The apex court held that a trade union would come within the meaning of ‘person’ in Section 3(23) of the IBC. Clause (g) in the definition of ‘person’ includes any entity established under the statute. The court opined that the doctrine of noscitur a sociis has to be applied to interpret clause (g) and the meaning of clause (g) would have to be ascertained by reference to the preceding clauses. The previous entries in the definition of ‘person’ include a company, a trust, a partnership and limited liability partnership in clauses (c), (d), (e) and (f) respectively. The court held that all these entities are governed by different statutes and not strictly established by them. A company, for example, is governed by the Companies Act.

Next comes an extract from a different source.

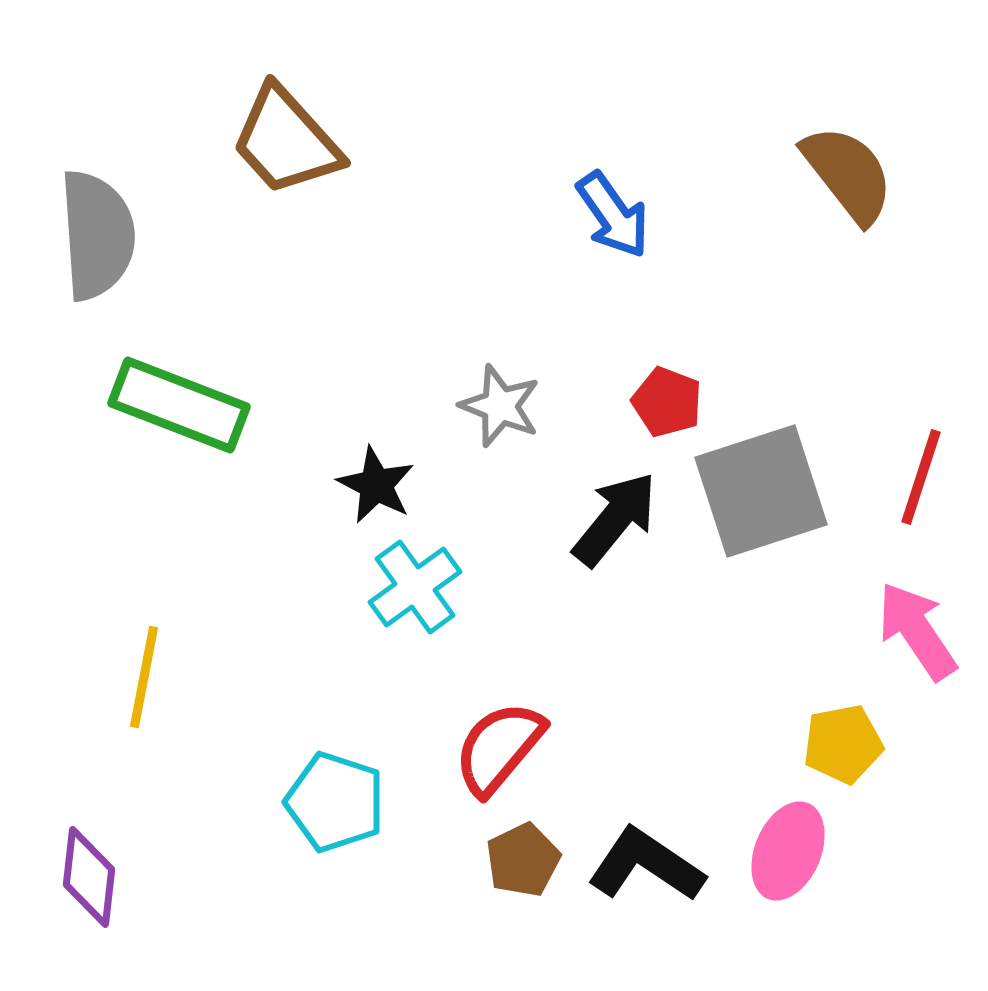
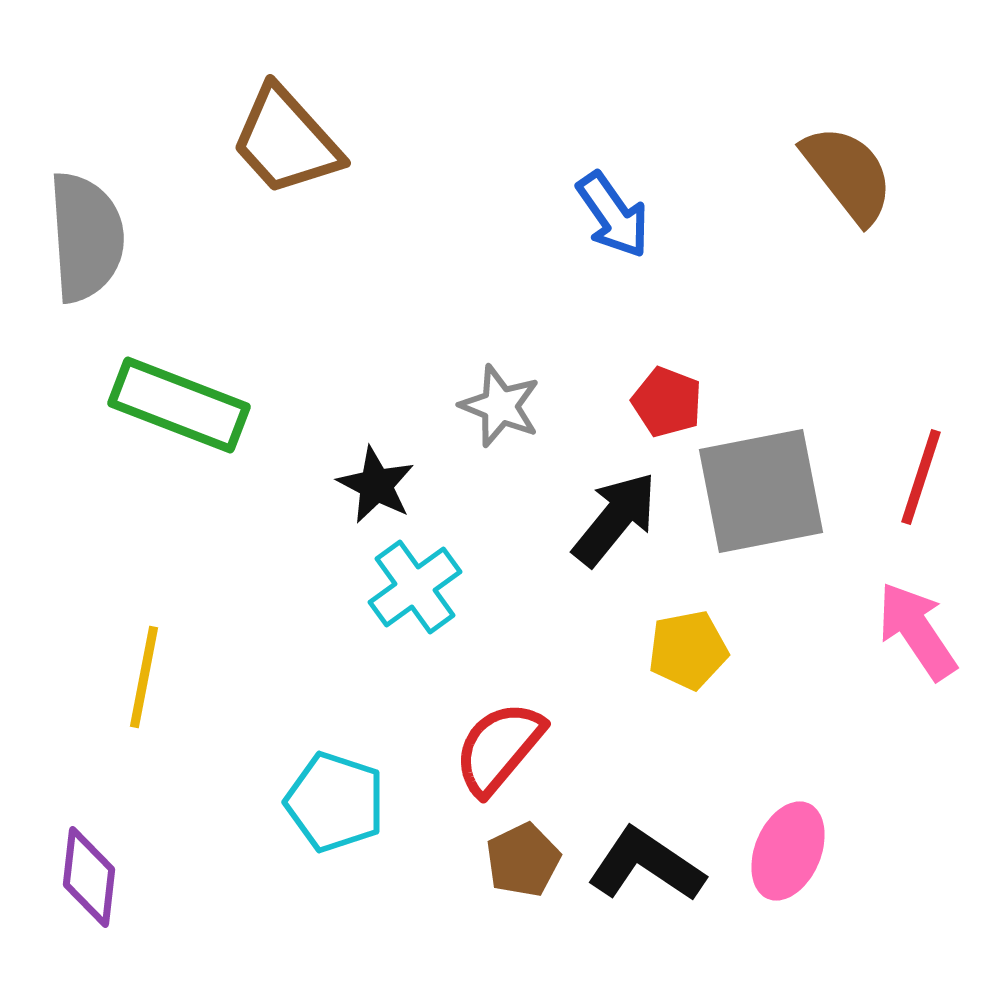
gray semicircle: moved 11 px left, 2 px down
gray square: rotated 7 degrees clockwise
yellow pentagon: moved 155 px left, 94 px up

It is not a body which has been set up by the legislation itself.

 

To further clear the ambiguity, the  Supreme Court took the aid of Section 15 (c) of the Trade Unions Act, 1926 which allows the general funds of a trade union to be spent on prosecution or defence of any legal proceeding in which the right of a member of the trade union may be in question. Accordingly, the court went on to hold that if a workman has not been paid wages by the corporate debtor, a trade union registered under Section 8 of the Trade Unions Act, 1926 can represent the workmen in an application for initiating CIRP under the IBC as the representative role of a trade union was clearly envisaged in Section 15(c) of the Act. The court thereby held a trade union would be an ‘entity established under a statute’.

 

The application of noscitur a sociis can be questioned on the rationale that the lawmakers would not have carved out a separate clause for an ‘entity established under a statute’ in the definition of ‘person’ in Section 3(23) of the IBC to allow the representation of trade unions as operational creditors when specific entities such as companies, trusts and partnerships have been explicitly enshrined in the preceding clauses. However, the literal rule of statutory interpretation was rightly disfavoured by the court in the instant case as such an approach would negate the object of setting up a trade union as the representative forum for the collective interests of workers in the context of the IBC.

 

When it is apparent that the question of representation of workers’ by the trade union as an ‘operational creditor’ under the IBC evaded the attention of the legislature, courts are obliged to fill the void, in the absence of suitable amendments. The Supreme Court has thus rightly followed the rationale of the Division Bench of the Bombay High Court in Sanjay Sadanand Varrier v. Power Horse India Pvt. Ltd. wherein a trade union was held to be competent to present a winding up petition under Section 439 of the Companies Act, 1956. Significantly, the Supreme Court also observed that Rule 6 coupled with Form 5 of the Insolvency and Bankruptcy (Application to Adjudicating Authority) Rules, 2016 allowed a single worker to file a joint application for initiating CIRP on behalf of several workmen upon authorization by the others.

 

Denying the right to a trade union to initiate a CIRP as an ‘operational creditor’ would be contrary to the demands of justice as separate petitions can often be onerous for individual workers in light of the various costs associated with the insolvency resolution process. A trade union, on the other hand, offers the prospect of pooling of collective resources of all workers. Furthermore, courts must embrace a purposive interpretation of the IBC where a strict literal interpretation leads to an absurd conclusion in that individual workmen are allowed to apply for initiating the CIRP for recovering their employment dues while a trade union is prevented from doing so in the collective interest of workers. The judiciary in India has also traditionally not hesitated from interpreting labour laws as welfare legislations and there is no concrete reason as to why the question of representation of workmen by a trade union in pursuance of the provisions of the Trade Unions Act, 1926 should be an exception under the framework of the IBC. The operation of the IBC in India is a work in progress and the judiciary must step in to fill in the gaps in the law that have been overlooked by the legislature.